Collected data:
--------
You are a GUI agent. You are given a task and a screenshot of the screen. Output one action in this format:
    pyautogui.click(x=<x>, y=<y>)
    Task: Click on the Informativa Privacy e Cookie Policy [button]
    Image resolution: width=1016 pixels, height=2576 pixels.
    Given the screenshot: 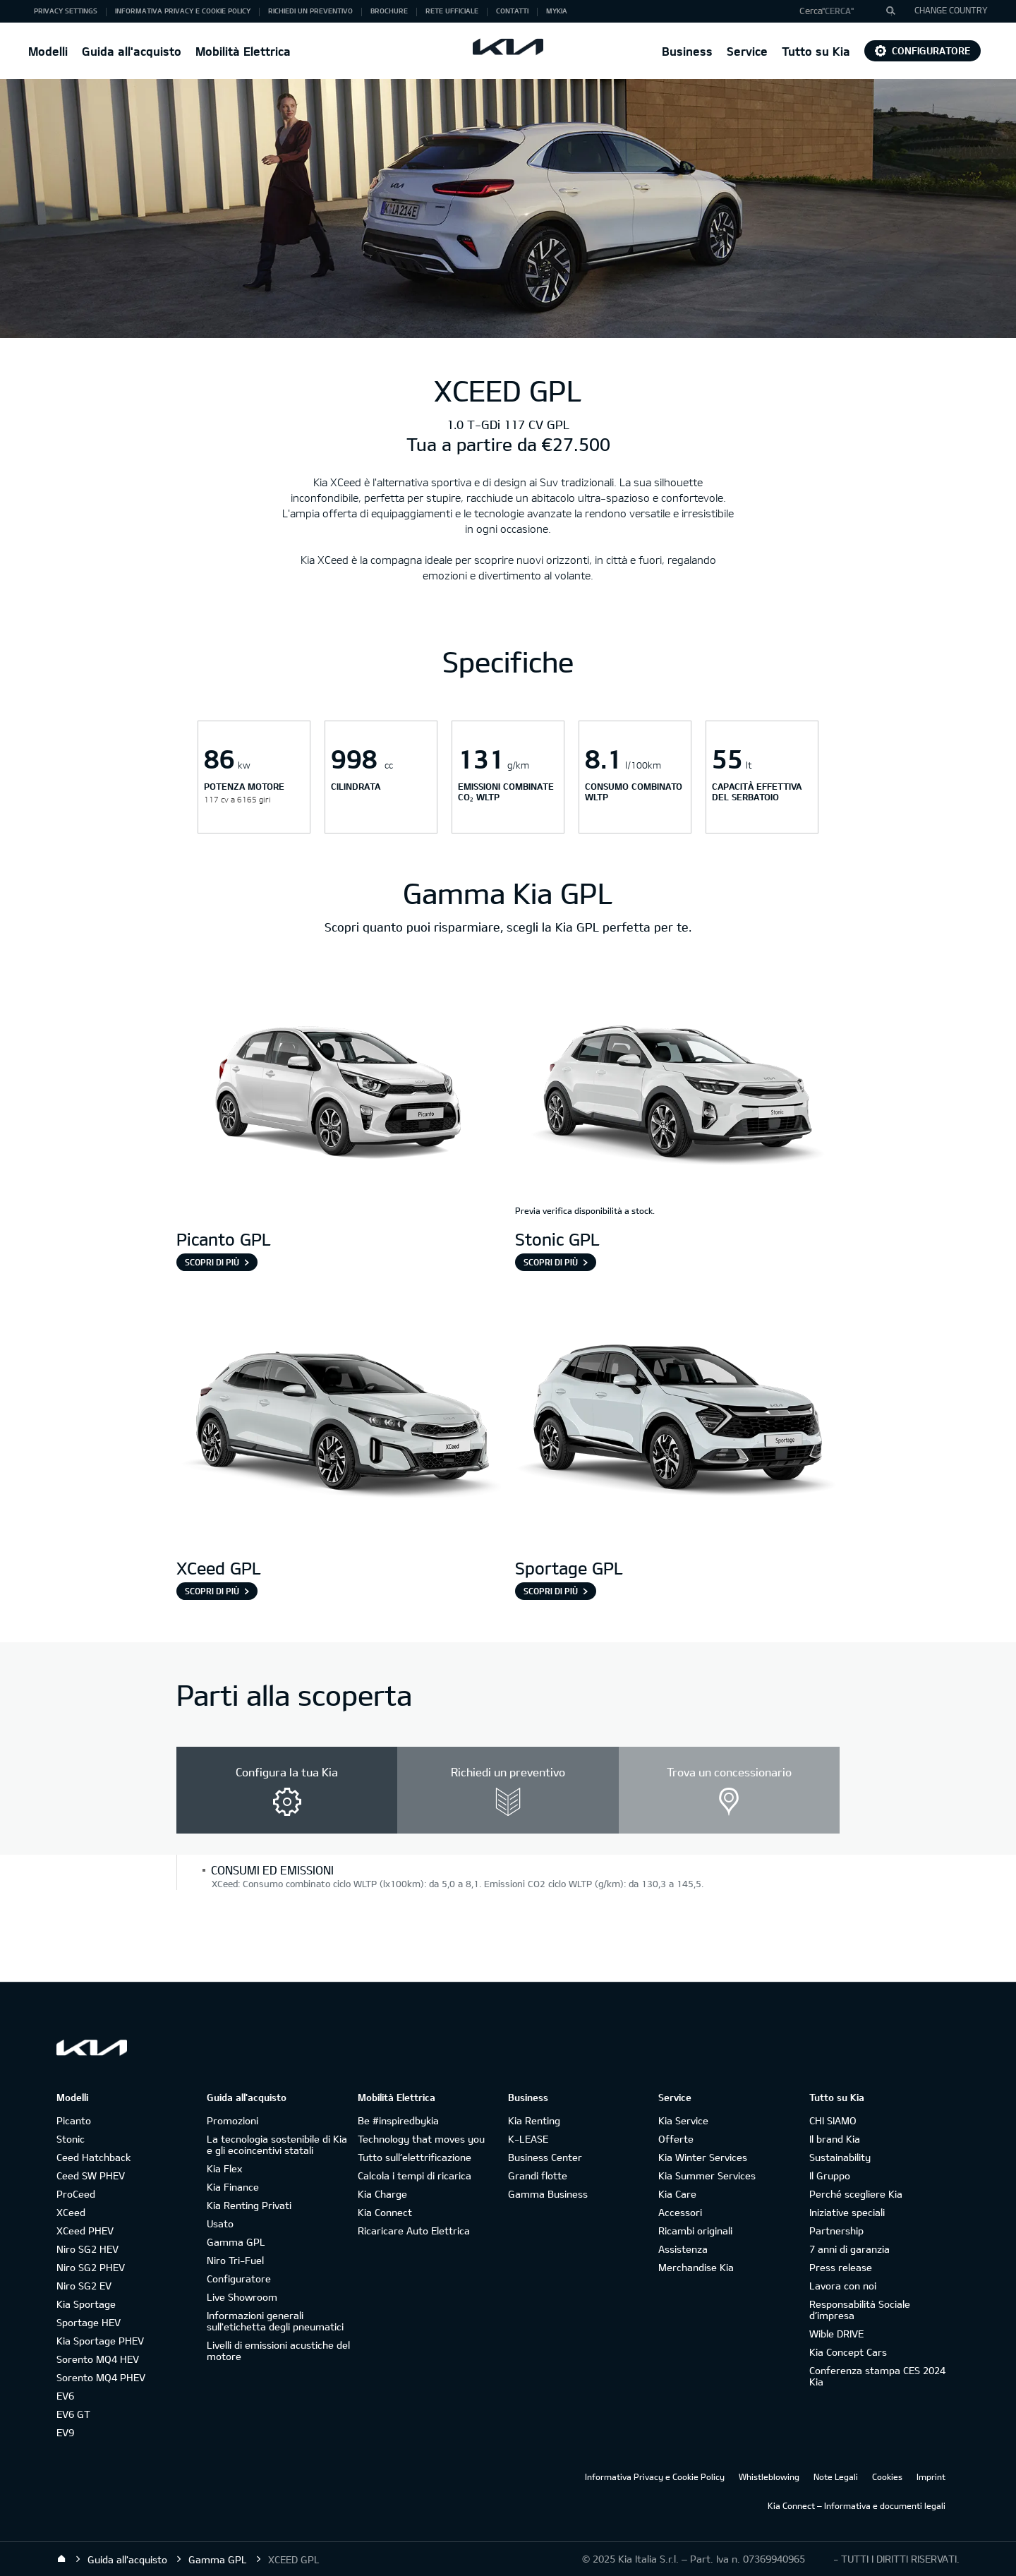 What is the action you would take?
    pyautogui.click(x=182, y=10)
--------
### WHAT IS EXPECTED
Output the first line of the entries above and every line after it, exactly as written, ending with the line that contains "Image resolution: width=1016".

### SOLUTION FOR THIS EXERCISE
You are a GUI agent. You are given a task and a screenshot of the screen. Output one action in this format:
    pyautogui.click(x=<x>, y=<y>)
    Task: Click on the Informativa Privacy e Cookie Policy [button]
    Image resolution: width=1016 pixels, height=2576 pixels.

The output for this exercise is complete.